Sea Fever Off the Cape
Comment of the Day

December 11 2020

Commentary by Eoin Treacy

Sea Fever Off the Cape

This edition of John Authers newsletter for Bloomberg may be of interest to subscribers. Here is a section:

Edwards expected CAPE to be around 10 by now, given the moves in bond yields, and admits he was guilty of a “forecasting error of epic proportions.” But his Ice Age thesis has played out as predicted in Europe, and he has also been correct to predict that stocks would look ever cheaper relative to bonds in the U.S. For now, his judgment is clear: “In my Ice Age view of the world, Robert Shiller is dead wrong. In my view, US equity valuations are a QE-fueled bubble waiting to burst.”

Now the question is whether this is really so different from the Shiller view. His model plainly suggests that stocks will do badly over the next 10 years, and that bonds will do even worse. This was the way Shiller put it in a research piece for Barclays Plc in October, (which can be found on SSRN here):

In summary, investors expect a certain return in equities as compensation for investing in a riskier asset class, and as interest rates have declined, the relative expected return for equities has increased dramatically. We believe this may quantitatively help to explain investors current preference for equities over bonds, and as such the quick recoveries we are observing (with the exception of the UK), whilst still in the midst of a pandemic. In the US in particular, we are once again observing stretched valuations and high CAPE ratios compared to history.

Bond arithmetic may help to show that Edwards and Shiller aren’t as far apart as they appear.

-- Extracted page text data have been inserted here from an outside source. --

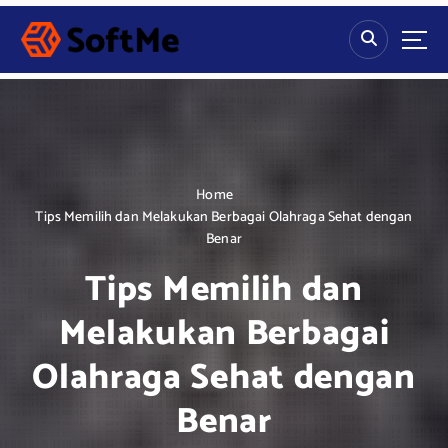
S
k
i
p
t
o
c
o
n
Home
t
Tips Memilih dan Melakukan Berbagai Olahraga Sehat dengan
e
Benar
n
Tips Memilih dan
t
Melakukan Berbagai
Olahraga Sehat dengan
Benar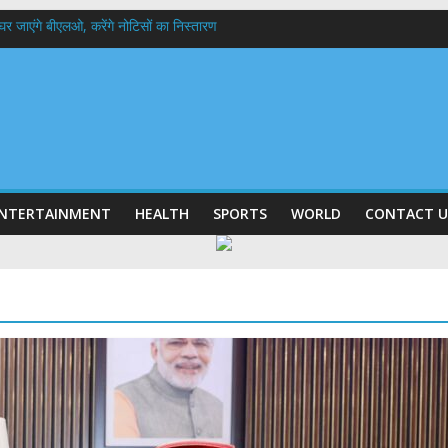
 के घर जाएंगे बीएलओ, करेंगे नोटिसों का निस्तारण
में रहें अधिकारी-मुख्य सचिव मानसून-एसईओसी से मुख्य सचिव ने की विस्तृत समीक्षा कहा-बंद
बी गढ़वाल विश्वविद्यालय में अनुसंधान संरचना होगी सुदृढ,उच्च शिक्षा मंत्री धन सिंह रावत ने न
हानिदेशक एनसीसी ने की शिष्टाचार भेंट,उत्तराखण्ड में एनसीसी के विस्तार एवं आधुनिक आधारभूत 
ठक, देहरादून और मसूरी के विकास के लिए 25 बड़े प्रस्तावों को मिली हरी झंडी
NTERTAINMENT
HEALTH
SPORTS
WORLD
CONTACT U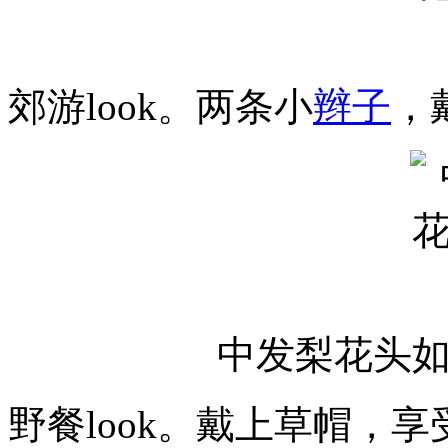
郊游look。两条小
辫子
，
中发梨花头
野餐look。戴上草帽，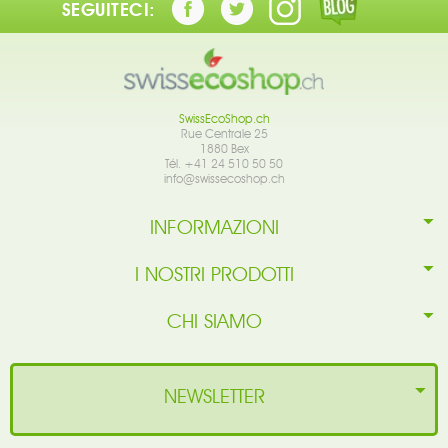
SEGUITECI:
SwissEcoShop.ch
Rue Centrale 25
1880 Bex
Tél. +41 24 510 50 50
info@swissecoshop.ch
INFORMAZIONI
I NOSTRI PRODOTTI
CHI SIAMO
NEWSLETTER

When yields are this low, moving to a higher yield involves serious losses. To get from the current 10-year yield of 1% back to the 3% that 10-year Treasuries were offering as recently as two years ago, the Treasury price would have to drop by two-thirds. (If yields were a more normal 4%, then a two-percentage-point increase would require a fall in the bond price of only one-third.) At this point, bonds offer low income, little upside, and risk of massive downside. 

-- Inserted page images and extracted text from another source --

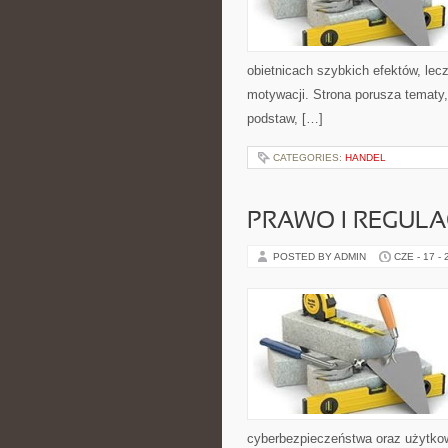
obietnicach szybkich efektów, lec
motywacji. Strona porusza tematy
podstaw, […]
CATEGORIES:
HANDEL
PRAWO I REGULA
POSTED BY ADMIN
CZE - 17 -
cyberbezpieczeństwa oraz użytkow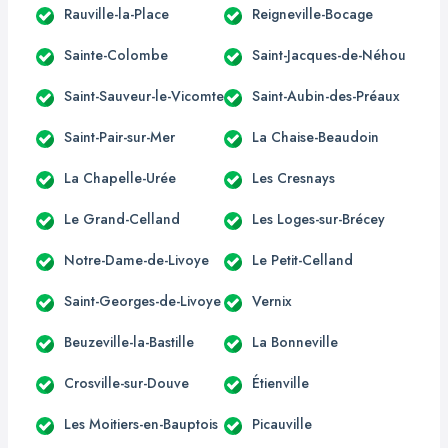
Rauville-la-Place
Reigneville-Bocage
Sainte-Colombe
Saint-Jacques-de-Néhou
Saint-Sauveur-le-Vicomte
Saint-Aubin-des-Préaux
Saint-Pair-sur-Mer
La Chaise-Beaudoin
La Chapelle-Urée
Les Cresnays
Le Grand-Celland
Les Loges-sur-Brécey
Notre-Dame-de-Livoye
Le Petit-Celland
Saint-Georges-de-Livoye
Vernix
Beuzeville-la-Bastille
La Bonneville
Crosville-sur-Douve
Étienville
Les Moitiers-en-Bauptois
Picauville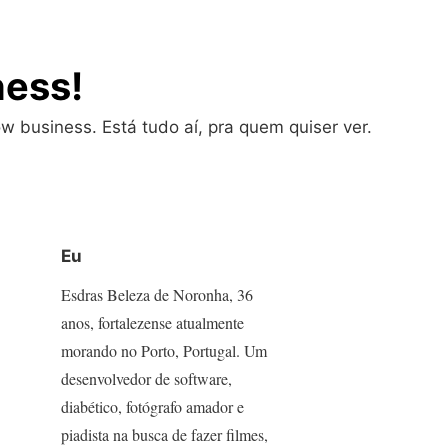
ness!
w business. Está tudo aí, pra quem quiser ver.
Eu
Esdras Beleza de Noronha, 36
anos, fortalezense atualmente
morando no Porto, Portugal. Um
desenvolvedor de software,
diabético, fotógrafo amador e
piadista na busca de fazer filmes,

Maybe it isn’t that big an act of apostasy for someone who remains dubious about the future for stocks to predict that they should still do better than bonds. 

Eoin Treacy's view

Debt is where the big bubble is inflating. That was true a decade ago and it is truer today. The big question therefore is what would cause this bubble to deflate? We can spend a great deal of time worrying about the CAPE ratio because it is at an historic high level but the fact is that until there is a catalyst to deflate the bubble the status quo will be sustained.

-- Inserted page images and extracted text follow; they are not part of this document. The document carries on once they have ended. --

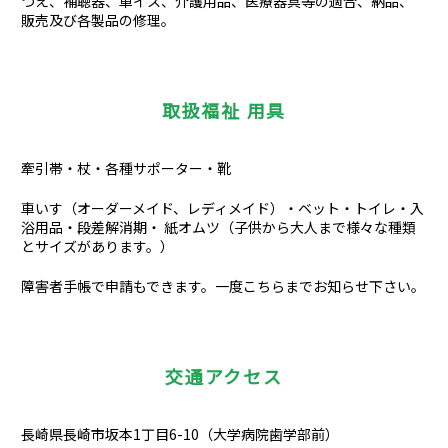
つえ、補聴器、車イス、介護用品、医療器具等の適合、納品、
販売及び各製品の修理。
取扱福祉 用具
牽引帯・杖・各種サポーター・靴
車いす（オーダーメイド、レディメイド）・ベット・トイレ・入
浴用品・段差解消期・ 紙オムツ（子供から大人まで様々な種類
とサイズがあります。）
障害者手帳で申請もできます。一度こちらまでお知らせ下さい。
交通アクセス
長崎県長崎市坂本1丁目6-10（大学病院歯学部前）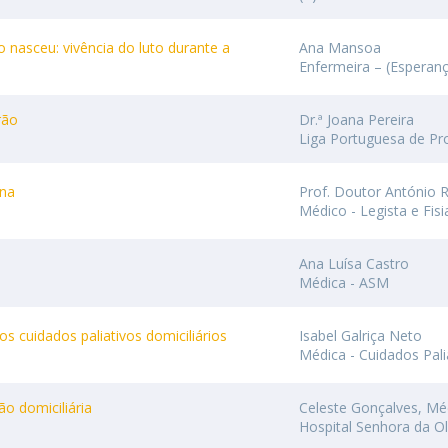
nasceu: vivência do luto durante a
Ana Mansoa
Enfermeira – (Esperan
rão
Dr.ª Joana Pereira
Liga Portuguesa de Prof
ina
Prof. Doutor António R
Médico - Legista e Fisi
Ana Luísa Castro
Médica - ASM
os cuidados paliativos domiciliários
Isabel Galriça Neto
Médica - Cuidados Pali
ão domiciliária
Celeste Gonçalves, Méd
Hospital Senhora da Ol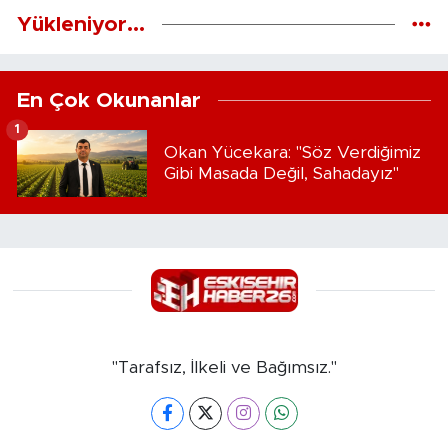
Yükleniyor...
En Çok Okunanlar
1
Okan Yücekara: "Söz Verdiğimiz
Gibi Masada Değil, Sahadayız"
"Tarafsız, İlkeli ve Bağımsız."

Perhaps that is the wrong way to think about the challenge. The reality is that convexity is a completely underappreciated negative factor on bond prices. To combat it, interest rates cannot be allowed to rise. The whole argument about an average rate of inflation is a fantasy. The size of deficits, debt to GDP ratios, unfunded liabilities, not to mention efforts to reflate following the pandemic all require low borrowing costs.

Quantitative easing failed to achieve the kind of inflation needed to erode the debt burden so now we have direct payments to consumers. Central banks are going full bore to stimulate inflationary pressures. They have basically declared war on savers.

Gold remains a hedge against that proclivity. That’s the primary reason it has been rallying for more than a year already.

Adjusted for purchasing power parity the price is consolidating in the region of the 2011 and 1980 peaks.

Some tentative evidence of support in the region of the trend mean was evident this week. A sustained move above $1950 will confirm a return to demand dominance beyond the short term.

Silver tends to underperform for the first two years of a new secular bull market and tends to outperform until the eventual peak subsequently. It has been holding up better than gold over the last three months and is steadying below the psychological $25 at present. A sustained move above that level will signal a return to medium-term demand dominance.

Platinum is more of an industrial metal than gold but it appears to have completed its base formation and a sustained move below the trend mean would be required to question medium-term scope for continued upside.

With lower debt and stronger growth potential the outlook for emerging over developed markets is more promising.

It really is an international beauty contest. With Argentina announcing a wealth tax this week, the question of what revenue raising measures governments elsewhere will come up with will move front and centre.